# Computer backup



## BillConnerFASTC (Dec 5, 2017)

I've used Crash Plan for quite a while but they are discontinuing the "home" account and the business level us a little pricey for one individual IMHO. So, anyone found another good service?

The Wirecutter recommends BackBlaze. Anyone using that?

Thanks in advance.


----------



## DanH (Dec 5, 2017)

Been using Backblaze for years. Highly recommended!


----------



## MNicolai (Dec 5, 2017)

Same.

I went out and bought a 4TBx2 WDMyBoook and set it for RAID 1 so everything from the first 4TB drive is duplicated onto the 2nd. It doesn't protect me from everything like natural disaster or ransomware, but it at least protects me from a failed hard drive.

Eventually I'll park another at my brother's house and schedule it to mirror any changes every week or so.

Unintended benefit is by pushing a lot of files off of my desktop onto this NAS drive is both my laptop and my desktop PC have become sacrificial. If something happens to either, I'll have to spend some time replacing and reinstalling but I don't have to go through any data restore process like I would've had to with Crashplan. But...I do miss versioning backups even if I only ever restored select files from them once every couple years.

Higher upfront cost. No recurring fees.


----------



## Jay Ashworth (Dec 5, 2017)

We used to resell Carbonite, and now we resell iDrive; both work pretty well.

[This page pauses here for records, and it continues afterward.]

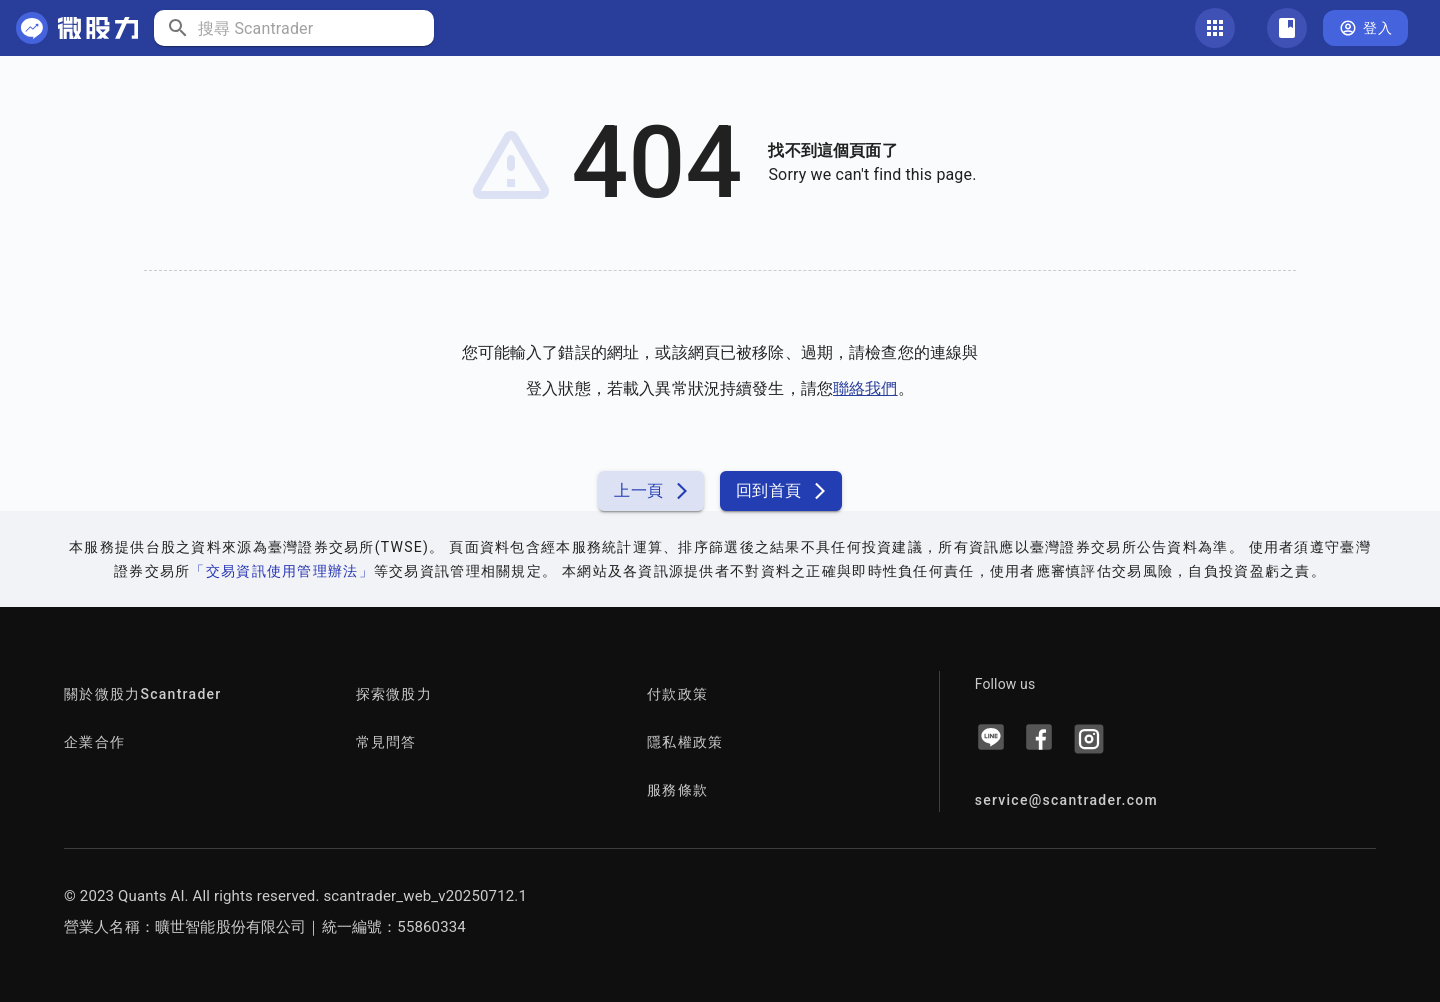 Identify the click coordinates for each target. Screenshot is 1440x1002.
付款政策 (677, 694)
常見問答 (386, 742)
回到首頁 (781, 491)
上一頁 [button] (650, 491)
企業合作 (94, 742)
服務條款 (677, 790)
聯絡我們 (865, 388)
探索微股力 (394, 694)
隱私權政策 (685, 742)
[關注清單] (1287, 28)
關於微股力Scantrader (143, 694)
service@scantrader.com (1066, 800)
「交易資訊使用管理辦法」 (281, 571)
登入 (1365, 28) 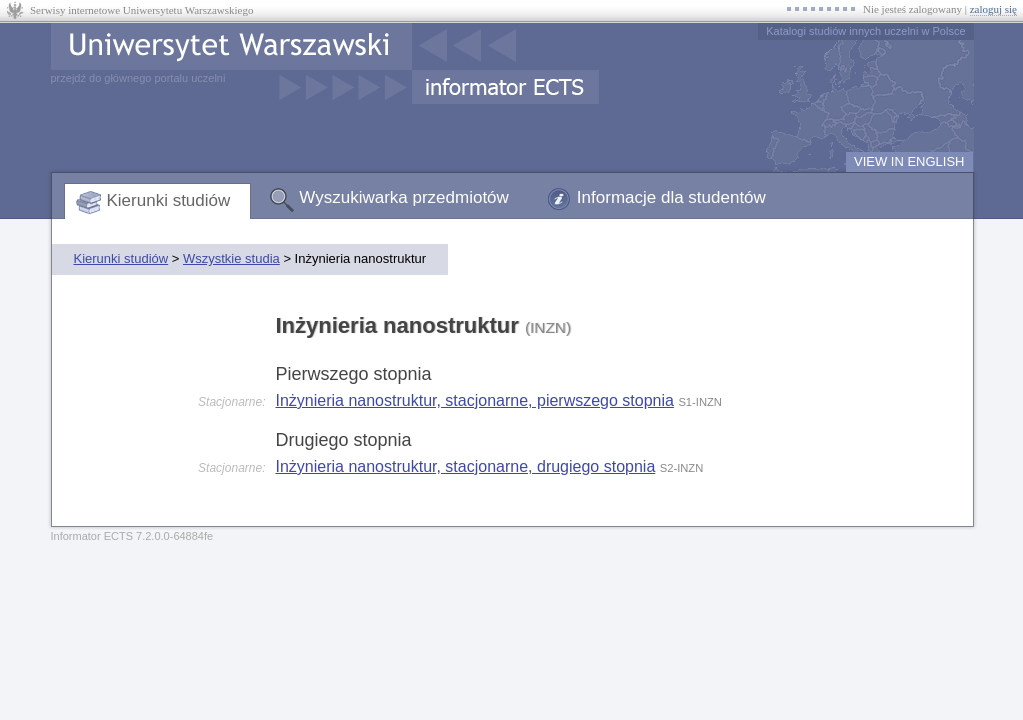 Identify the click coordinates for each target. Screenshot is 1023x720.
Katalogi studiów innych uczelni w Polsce (865, 31)
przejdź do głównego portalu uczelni (138, 78)
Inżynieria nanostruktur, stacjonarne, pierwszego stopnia (475, 400)
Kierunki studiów (169, 200)
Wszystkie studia (231, 258)
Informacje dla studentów (671, 197)
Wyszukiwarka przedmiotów (404, 197)
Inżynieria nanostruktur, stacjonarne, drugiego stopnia (466, 466)
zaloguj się (993, 9)
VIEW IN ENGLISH (909, 161)
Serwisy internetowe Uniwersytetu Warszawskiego (141, 10) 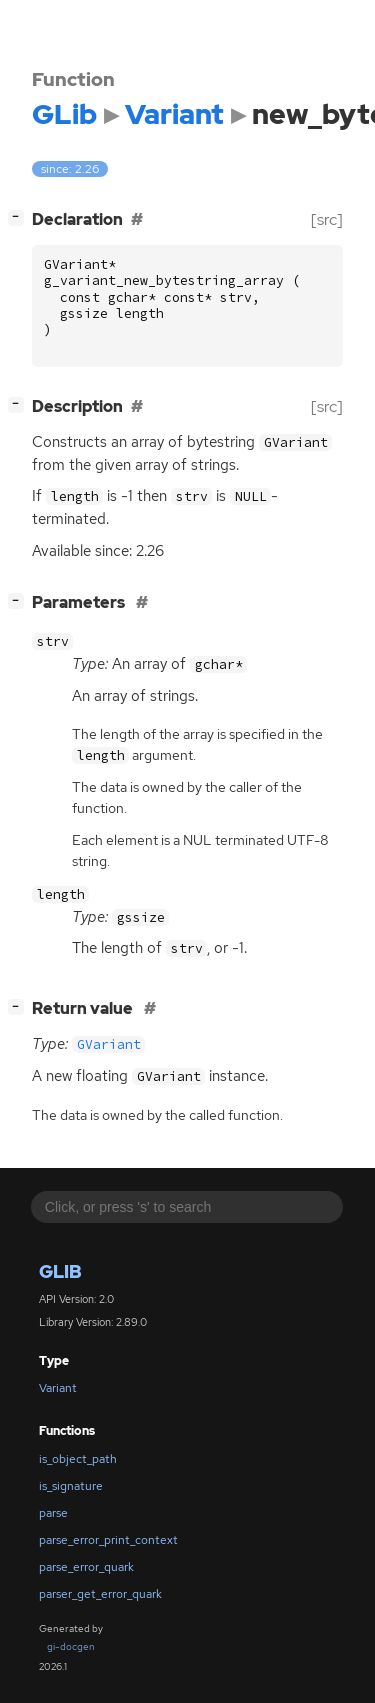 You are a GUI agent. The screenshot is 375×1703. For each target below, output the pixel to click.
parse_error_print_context (108, 1540)
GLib (60, 1271)
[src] (327, 219)
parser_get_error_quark (100, 1594)
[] (20, 217)
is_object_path (78, 1459)
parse (53, 1513)
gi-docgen (71, 1646)
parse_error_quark (86, 1567)
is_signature (71, 1486)
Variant (58, 1388)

As Mike notes, the problem with attached, spinning storage is that ransomware can *reach* it, and if it's not plugged in, automated backups can't.

In my opinion, it's not a backup if it's not tape, but...


----------



## sk8rsdad (Dec 5, 2017)

I'm using Microsoft Office 365 and OneDrive as a backup solution. At $99 CAD per year for 5 TB it's hard to beat cost-wise. It's not designed as a backup solution so a background in tech helps. It offers some protection from ransomware since it moves files to the Recycle bin instead of deleting and versions Office documents automatically. For added safety, deny write access from your primary account and run the sync as another user.


----------



## ShowNet (Dec 5, 2017)

MNicolai said:


> I went out and bought a 4TBx2 WDMyBoook and set it for RAID0 so everything from the first 4TB drive is duplicated onto the 2nd. It doesn't protect me from everything like natural disaster or ransomware, but it at least protects me from a failed hard drive.



An FYI you either mistyped "RAID0" or have it set up incorrectly. For backups, RAID 0 is exactly what you DON'T want - RAID 0 splits the data across multiple hard drives with no redundancy, so that if one drive fails, ALL data is lost.

What you're describing is RAID 1, where the data is identically copied onto two hard drives.

RAID 0 provides you speed (it's theoretically twice as fast as a single hard drive). RAID 1 provides you protection. For the best of both worlds, you want RAID 10.


----------



## CrazyTechie (Dec 6, 2017)

sk8rsdad said:


> I'm using Microsoft Office 365 and OneDrive as a backup solution.



+1 to OneDrive, and having Office 365 is a nice perk. If you're extra clever, you can setup symbolic links to backup folders that are outside of your OneDrive folder allowing you to backup data on other hard drives as well. I played around with the trial of Backblaze, but the fact that it was all or nothing was a turn off. I would prefer to only backup the folders and files that I want instead of everything on my hard drives.

RAID is good for data redundancy, but you shouldn't count it as being a backup or foolproof. If you really want to protect your data follow a 3, 2, 1 approach. 3 different copies, 2 different formats, and 1 offsite.


----------



## MNicolai (Dec 6, 2017)

ShowNet said:


> An FYI you either mistyped "RAID0" or have it set up incorrectly.



Good catch. RAID 1 is what I have. One of those details I don't mess with often so I blow it out of the back of my head within a few days.


----------



## gafftaper (Dec 10, 2017)

I'm on Carbonite and love it. Set it up once and you never have to think about it again. Yeah there are geekier solutions that are cheaper and all, but I like being a "normal" and having one thing in my system that I don't have to do manually


----------



## Footer (Dec 10, 2017)

DanH said:


> Been using Backblaze for years. Highly recommended!



Agreed. Backblaze is great because it will backup external drives as well. Carbonite won't.


----------



## Silicon_Knight (Dec 10, 2017)

Just to muddy the waters, I just started using iDrive. It seems pretty strong so far, allows you to set your own encryption key (if you like), and supports both live syncing, as well as scheduled backups from an unlimited number of computers for the basic single-user account. It is also fully cross-platofrm (Win, MacOC, Android, iOS). I have a NAS w/ RAID 1 that I back up to my iDrive now, too. For critical items, I still use an external drive kept in the Safe Deposit box - actually a pair that I swap out every month or so.

However, if you look at the reviews, it seems like iDrive, BackBlaze, and Carbonite are all amongst the top recommended solutions.


----------